Une équipe de chercheurs travaillant au sein d’IBM Research a élaboré une intelligence artificielle qui peut prédire des réactions chimiques. Cette création pourrait révolutionner bien des industries.

Pour arriver à créer de programme, les 5 IBMers ont eu une approche relativement surprenante. En effet, ils ont appliqué la compréhension du langage à l’association d’éléments chimiques.

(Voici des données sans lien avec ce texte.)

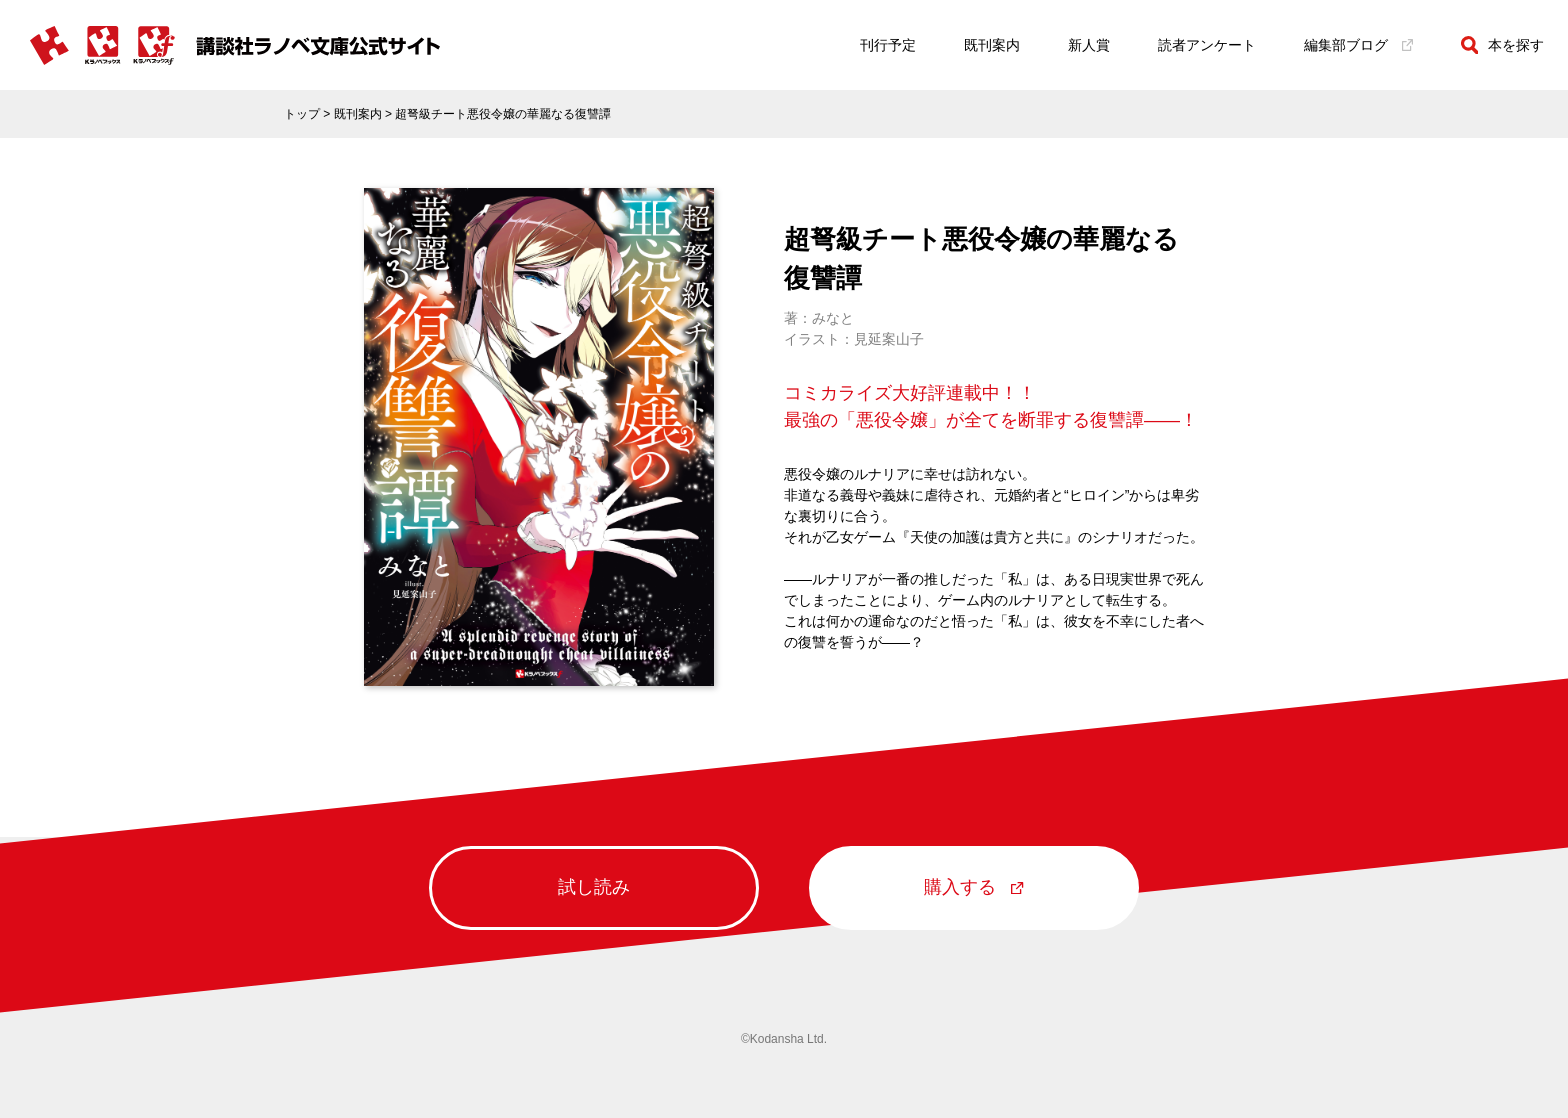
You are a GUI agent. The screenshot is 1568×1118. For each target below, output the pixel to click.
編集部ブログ (1358, 45)
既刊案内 (992, 45)
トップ (302, 114)
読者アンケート (1207, 45)
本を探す (1502, 45)
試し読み (594, 887)
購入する (973, 887)
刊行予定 (888, 45)
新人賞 (1089, 45)
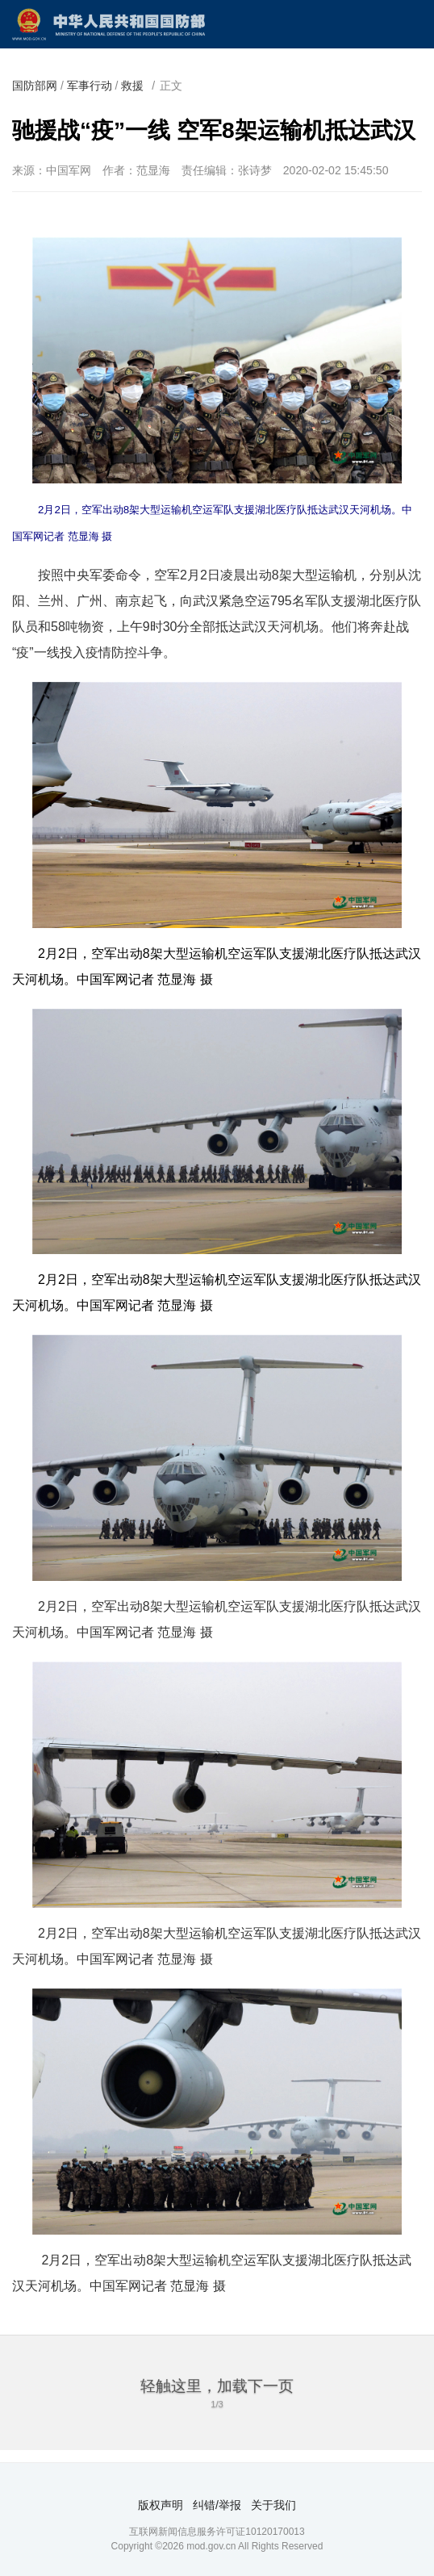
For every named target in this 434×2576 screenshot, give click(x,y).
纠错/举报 (217, 2505)
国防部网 (34, 85)
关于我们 (273, 2505)
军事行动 (89, 85)
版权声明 (160, 2505)
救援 (132, 85)
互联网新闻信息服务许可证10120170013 (216, 2531)
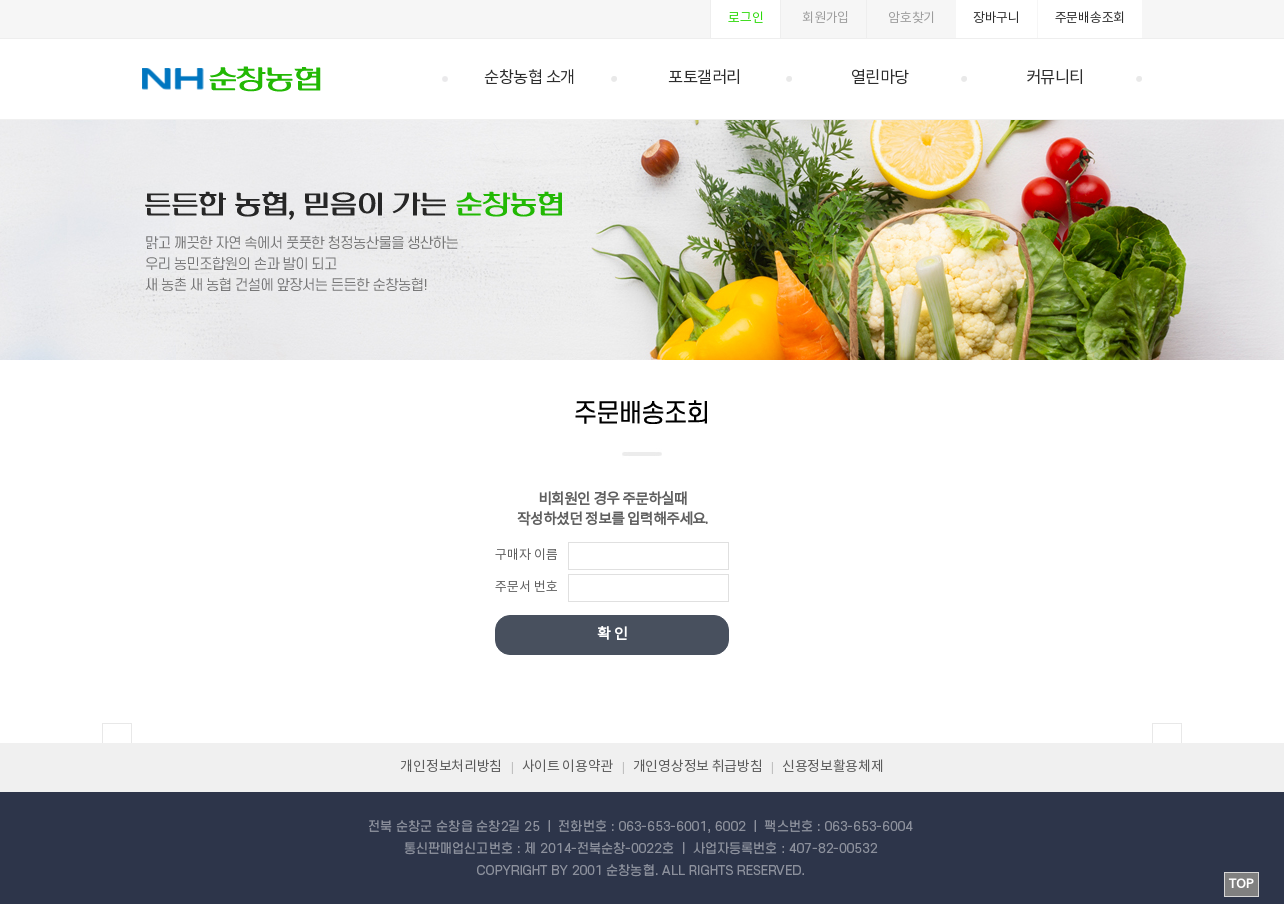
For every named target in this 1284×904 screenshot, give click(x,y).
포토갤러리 (704, 78)
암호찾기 (911, 18)
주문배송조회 (1090, 18)
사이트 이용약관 (568, 767)
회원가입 (825, 18)
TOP (1241, 884)
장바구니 (996, 18)
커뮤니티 (1055, 78)
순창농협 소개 (529, 78)
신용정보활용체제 (833, 767)
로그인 (745, 18)
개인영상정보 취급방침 (698, 767)
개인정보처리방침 (451, 767)
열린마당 (880, 78)
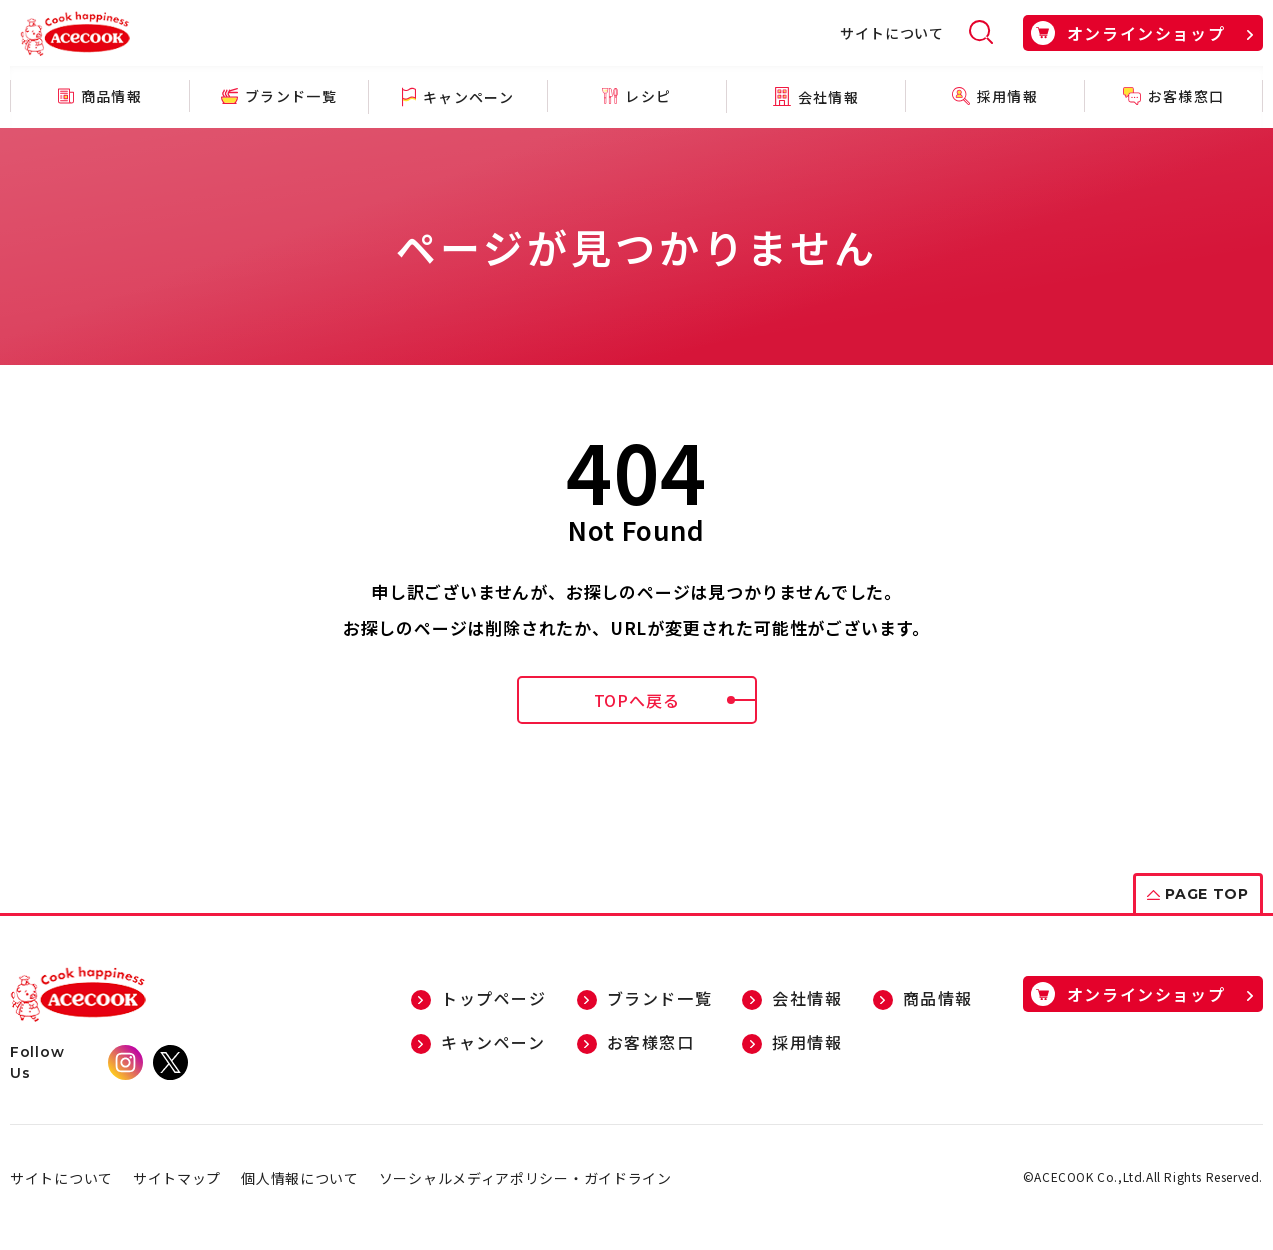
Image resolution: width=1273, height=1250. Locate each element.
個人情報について (300, 1178)
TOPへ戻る (675, 700)
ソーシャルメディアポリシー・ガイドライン (525, 1178)
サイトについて (892, 33)
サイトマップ (177, 1178)
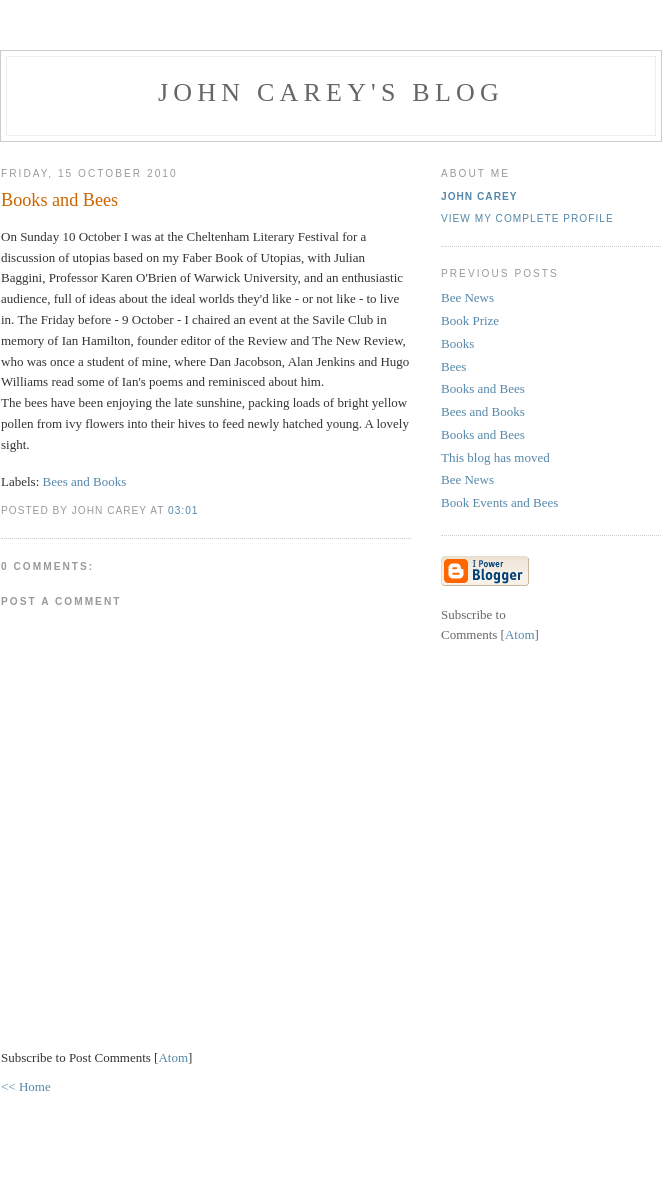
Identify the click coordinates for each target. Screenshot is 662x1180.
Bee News (467, 297)
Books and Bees (483, 388)
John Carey (479, 196)
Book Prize (470, 320)
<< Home (26, 1086)
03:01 (183, 510)
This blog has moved (495, 457)
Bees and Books (85, 481)
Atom (173, 1057)
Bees (453, 366)
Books (457, 343)
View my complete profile (527, 218)
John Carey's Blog (331, 92)
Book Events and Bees (499, 502)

« Cela peut paraître surprenant au premier abord, mais il y a des similarités entre un langage et la chimie. Voici quelques examples pour être plus concret.
– La distribution des deux sets de données suit une loi de Zipf.
– Un groupe fonctionnel d’un côté d’une molécule peut influencer sa réactivité tout comme un mot d’une phrase peut influencer son sens. Cette dépendance à longue distance (long range dependancy) influence le type de modèle que nous pouvons utiliser.
– Si on change un atome dans une molécule elle n’aura plus la même réactivité. L’équivalent dans une langue ce serait la négation. Aussi nous avons utilisé une représentation des molécules qui est textuelle. Cette représentation est appelée SMILES
, » a précisé Théophile Gaudin, un des chercheurs ayant travaillé sur le projet, à Siècle Digital.

molecule cafeine

Voici une molécule de caféine, « elle correspond dans cette représentation à Cn1c(=O)c2c(ncn2C)n(C)c1=O En conséquence, avec ces similarités et le fait que nos données sont sous un format textuel, il nous a semblé naturel de nous tourner vers un modèle de traduction. »

Imaginez que pour le processus de création d’un médicament, il faut compter de très nombreuses étapes pour arriver à constituer un produit stable. En général il y a entre 30 et 40 étapes pour la conception d’un médicament. Cela pourrait donc révolutionner l’industrie pharmaceutique,
« Et pas seulement l’industrie pharmaceutique : les outils que nous développons pourront servir à tous les chimistes faisant de la synthèse. En effet, les chimistes spécialisés dans la synthèse sont souvent des experts dans un type de réaction bien précis et non des généralistes. Notre outil pourra leur permettre d’étendre leur expertise à un plus vaste domaine de la chimie. Nous ne cherchons pas à remplacer l’humain par la machine, mais nous voulons augmenter les capacités de l’humain grâce aux machines.

Les implications de tels outils pourraient changer la façon dont on fait des découvertes. On fait beaucoup de recherche à ce sujet en ce moment à Zurich. Il n’est pas toujours évident pour un scientifique d’être à jour avec toute la littérature dans son domaine. Nous travaillons donc sur des outils qui, dans un premier temps, ingèrent ces données, c’est l’étape « knowledge extraction ». Et dans un deuxième temps, nous exploitons ces données de différentes manières. Notre dernier papier est un bon exemple de ce qui peut être fait, » a conclu Théophile Gaudin.

Vous l’aurez compris, les possibilités sont nombreuses avec un tel outil. Son objectif n’était pas du tout de remplacer les chimistes, mais plutôt de les aider à mener à bien leurs travaux. Pour l’instant le programme offre des prédictions précises à dans 80% des cas. La prochaine étape c’est la mise à disposition de l’outil en tant que service cloud, et dépasser les 90% de précision.